------ Exercise data
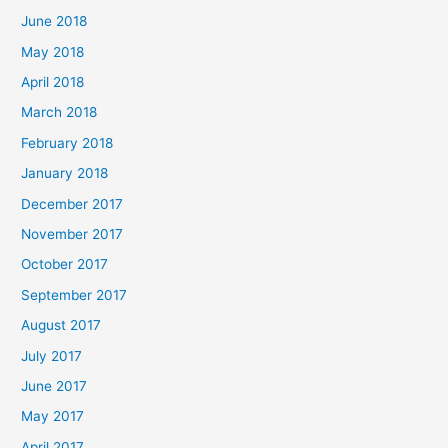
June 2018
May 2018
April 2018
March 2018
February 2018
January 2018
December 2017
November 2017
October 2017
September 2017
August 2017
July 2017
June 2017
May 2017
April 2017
------------
------ Exercise data
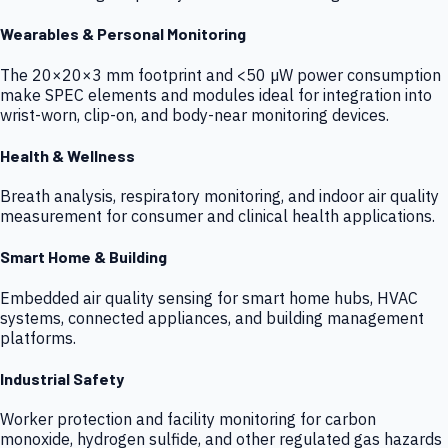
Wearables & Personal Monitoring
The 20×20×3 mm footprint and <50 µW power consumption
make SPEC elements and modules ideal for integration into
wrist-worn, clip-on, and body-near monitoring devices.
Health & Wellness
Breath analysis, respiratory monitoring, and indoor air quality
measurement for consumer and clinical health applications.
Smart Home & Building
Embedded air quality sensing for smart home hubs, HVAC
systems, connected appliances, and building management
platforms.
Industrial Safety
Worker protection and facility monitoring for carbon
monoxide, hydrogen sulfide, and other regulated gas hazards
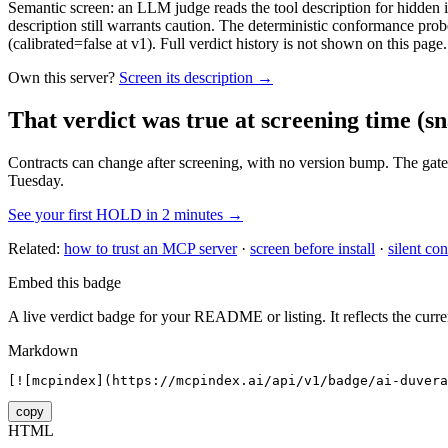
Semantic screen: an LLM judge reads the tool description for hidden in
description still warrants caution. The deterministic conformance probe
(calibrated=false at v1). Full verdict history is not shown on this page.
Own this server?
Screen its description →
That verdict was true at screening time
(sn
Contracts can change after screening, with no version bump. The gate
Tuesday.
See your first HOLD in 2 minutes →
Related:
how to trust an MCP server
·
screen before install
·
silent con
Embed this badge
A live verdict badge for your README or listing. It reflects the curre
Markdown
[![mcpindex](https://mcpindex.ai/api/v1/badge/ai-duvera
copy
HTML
------------
### [The problem]
Lines holding the word "quality" in the entries above are the ones to pull out. Copy them all.

### [Task solution]
Breath analysis, respiratory monitoring, and indoor air quality
Embedded air quality sensing for smart home hubs, HVAC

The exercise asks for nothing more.